Alternative 1: Use petal length and width. Label 0 is separated very well, but we can't tell certainly the difference between labels 1 and 2.

In [None]:
for label in range(3):
    plt.scatter(y=df.petal_length[df.label==label], x=df.petal_width[df.label==label], label=to_species(label))
plt.legend()

Alternative 2: Use sepal length and petal length. Again, only those with label 0 can be obviously identified.

In [None]:
for label in range(3):
    plt.scatter(y=df.sepal_length[df.label==label], x=df.petal_length[df.label==label], label=to_species(label))
plt.legend()

Alternative 3: Use machine learning?

This is a much more complex topic, so you don't have to worry about the complex code yet.

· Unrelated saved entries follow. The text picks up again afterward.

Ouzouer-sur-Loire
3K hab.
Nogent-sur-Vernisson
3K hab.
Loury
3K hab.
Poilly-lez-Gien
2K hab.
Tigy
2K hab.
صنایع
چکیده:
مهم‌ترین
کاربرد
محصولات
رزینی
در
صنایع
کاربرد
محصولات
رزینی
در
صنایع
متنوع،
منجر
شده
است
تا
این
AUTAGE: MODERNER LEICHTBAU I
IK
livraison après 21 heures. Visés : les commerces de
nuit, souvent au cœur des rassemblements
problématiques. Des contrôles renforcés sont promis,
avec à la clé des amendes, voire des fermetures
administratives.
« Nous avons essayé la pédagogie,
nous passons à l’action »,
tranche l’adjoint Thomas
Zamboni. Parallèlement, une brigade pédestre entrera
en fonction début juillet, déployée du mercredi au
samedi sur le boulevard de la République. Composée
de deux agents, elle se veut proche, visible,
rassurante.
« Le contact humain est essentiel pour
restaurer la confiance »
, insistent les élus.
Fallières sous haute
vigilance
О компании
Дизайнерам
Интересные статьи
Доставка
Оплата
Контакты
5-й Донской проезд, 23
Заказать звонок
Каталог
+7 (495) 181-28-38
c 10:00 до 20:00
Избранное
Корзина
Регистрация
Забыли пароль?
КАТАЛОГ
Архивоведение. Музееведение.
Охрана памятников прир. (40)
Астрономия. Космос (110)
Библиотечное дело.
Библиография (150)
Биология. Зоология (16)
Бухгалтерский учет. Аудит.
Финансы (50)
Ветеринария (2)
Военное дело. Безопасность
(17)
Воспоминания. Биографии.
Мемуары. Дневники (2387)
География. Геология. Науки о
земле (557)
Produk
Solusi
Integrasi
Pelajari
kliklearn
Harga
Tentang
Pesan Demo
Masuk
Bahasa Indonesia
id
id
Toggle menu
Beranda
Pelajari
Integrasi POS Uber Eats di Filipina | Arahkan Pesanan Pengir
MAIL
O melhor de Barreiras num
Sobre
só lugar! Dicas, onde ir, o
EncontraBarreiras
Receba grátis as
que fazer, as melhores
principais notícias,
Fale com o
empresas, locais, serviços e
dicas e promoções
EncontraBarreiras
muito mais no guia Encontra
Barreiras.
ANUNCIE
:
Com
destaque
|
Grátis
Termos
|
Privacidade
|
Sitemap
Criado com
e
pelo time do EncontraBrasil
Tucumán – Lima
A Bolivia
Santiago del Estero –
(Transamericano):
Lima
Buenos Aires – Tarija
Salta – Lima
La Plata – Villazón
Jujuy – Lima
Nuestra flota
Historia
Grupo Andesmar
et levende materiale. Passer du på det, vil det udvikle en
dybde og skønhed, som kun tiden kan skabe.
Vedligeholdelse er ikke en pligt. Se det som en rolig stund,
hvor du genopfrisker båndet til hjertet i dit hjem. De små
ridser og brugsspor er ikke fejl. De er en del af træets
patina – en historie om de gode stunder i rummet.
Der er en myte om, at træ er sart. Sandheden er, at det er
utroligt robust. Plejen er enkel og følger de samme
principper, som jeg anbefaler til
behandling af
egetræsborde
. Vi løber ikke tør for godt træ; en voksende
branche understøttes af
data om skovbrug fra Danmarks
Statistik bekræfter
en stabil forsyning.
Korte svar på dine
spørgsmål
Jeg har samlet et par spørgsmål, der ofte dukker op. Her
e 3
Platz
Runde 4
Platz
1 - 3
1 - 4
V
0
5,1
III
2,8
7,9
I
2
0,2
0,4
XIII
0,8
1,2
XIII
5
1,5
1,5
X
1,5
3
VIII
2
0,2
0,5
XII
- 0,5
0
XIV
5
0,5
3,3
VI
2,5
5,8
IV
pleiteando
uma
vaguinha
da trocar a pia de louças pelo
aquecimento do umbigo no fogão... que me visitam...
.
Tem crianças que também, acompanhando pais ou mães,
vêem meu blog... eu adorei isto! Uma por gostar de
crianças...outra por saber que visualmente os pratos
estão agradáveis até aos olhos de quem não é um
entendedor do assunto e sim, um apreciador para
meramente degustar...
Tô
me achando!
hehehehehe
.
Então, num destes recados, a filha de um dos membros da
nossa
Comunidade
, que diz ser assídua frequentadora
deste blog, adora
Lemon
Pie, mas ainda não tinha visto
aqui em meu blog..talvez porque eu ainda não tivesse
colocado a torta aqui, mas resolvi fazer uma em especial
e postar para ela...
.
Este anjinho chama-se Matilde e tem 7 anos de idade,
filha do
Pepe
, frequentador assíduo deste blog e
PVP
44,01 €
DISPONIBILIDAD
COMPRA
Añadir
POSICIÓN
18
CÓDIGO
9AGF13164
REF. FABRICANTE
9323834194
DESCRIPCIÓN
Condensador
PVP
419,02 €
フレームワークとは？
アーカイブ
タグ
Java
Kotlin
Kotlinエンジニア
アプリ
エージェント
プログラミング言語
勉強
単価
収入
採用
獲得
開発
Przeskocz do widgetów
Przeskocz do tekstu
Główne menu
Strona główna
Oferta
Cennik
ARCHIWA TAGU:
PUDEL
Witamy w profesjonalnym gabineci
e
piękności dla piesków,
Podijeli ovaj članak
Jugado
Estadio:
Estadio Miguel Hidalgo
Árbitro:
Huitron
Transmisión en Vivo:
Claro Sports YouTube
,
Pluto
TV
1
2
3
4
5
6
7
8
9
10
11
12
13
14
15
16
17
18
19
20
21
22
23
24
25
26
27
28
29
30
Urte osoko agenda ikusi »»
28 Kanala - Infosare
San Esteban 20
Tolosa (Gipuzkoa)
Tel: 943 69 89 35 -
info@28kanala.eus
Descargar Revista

But let's see if this complex code can give a good solution too :)

In [None]:
from sklearn.discriminant_analysis import LinearDiscriminantAnalysis as LDA
lda = LDA(n_components=2)
fit_result = lda.fit(df.iloc[:, :4], df.label).transform(df.iloc[:, :4])
for label in range(3):
    plt.scatter(y=fit_result[df.label==label, 1], x=fit_result[df.label==label, 0], label=to_species(label))
plt.legend()

---
### Step 4: Wrapping up
You have learned the very basics of data manipulation and data visualization. Pat on the back!
If you are interested to see more from Matplotlib and Pandas, take a look at https://matplotlib.org/ and https://pandas.pydata.org/ directly!

Matplotlib's website also includes a variety of ways to improve and customize your plot, making them look more elegant. For example, adding plot title and legends and even more customized colors. What you saw here are just the basic customizations.

That should be it for today. Hope you enjoyed them and see you again soon!